We also found that these H3N8 viruses have undergone complicated reassortment with circulating H5N3, H7N4, H9N2, H10N4 and H10N8-like viruses isolated from Yellow River Delta wetlands [Citation21, Citation33, Citation34]. Of note, all the H3N8 viruses detected from chicken and humans in China in 2022 share HA and NA surface genes similar to those of duck- and wild bird-origin strains but bear an internal gene constellation from chicken H9N2 viruses [Citation29, Citation31].
The predominantly prevalent H9N2 viruses have been proven to be ideal internal gene donors for the emerged reassortants, including H7N9, H10N3, and H10N8 viruses [Citation8, Citation13, Citation45, Citation46]. The complicated epidemiology and ecology of avian influenza viruses at the interface of waterfowl and terrestrial birds could have facilitated the emergence of novel H3N8 reassortants in chickens. Therefore, monitoring AIVs in wild and domestic waterfowl and controlling H9N2 viruses in domestic birds will contribute to early warning and reduction in the occurrence of natural avian influenza reassortants.
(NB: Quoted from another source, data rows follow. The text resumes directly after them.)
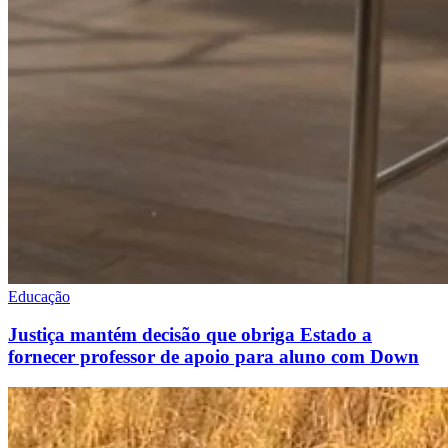
Educação
Justiça mantém decisão que obriga Estado a
fornecer professor de apoio para aluno com Down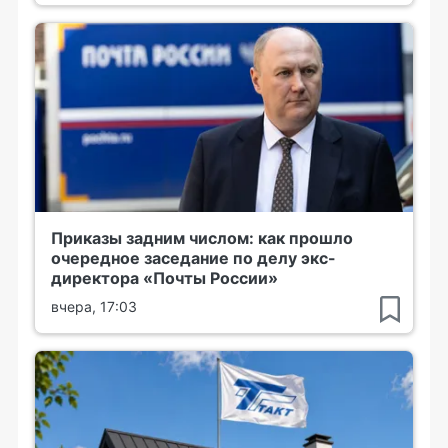
Приказы задним числом: как прошло
очередное заседание по делу экс-
директора «Почты России»
вчера, 17:03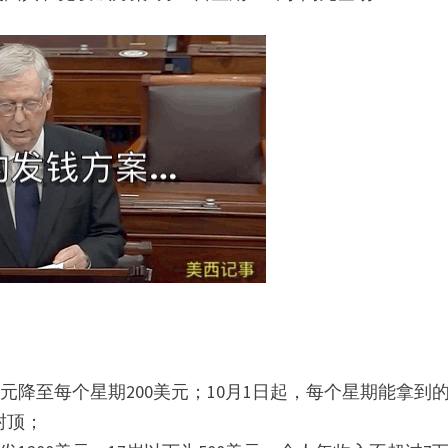
美元降至每个星期200美元；10月1日起，每个星期能拿到
封顶；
In summary, we described the distribution of H3N8 viruses and characterized the genetic and biological properties of H3N8 viruses isolated from wild birds in a wetland in eastern China. Our findings emphasize that active surveillance in migratory birds and domestic ducks will contribute to early detection of the emergence and evolution of AIVs in waterfowl and potential threats to the commercial poultry industry and human health.
While the number of H3N8 spillover events pale when compared to H5N1, H5N6, or H7N9, it is an important reminder that nature's laboratory is open 24/7, and it has a wide range of experiments going all of the time.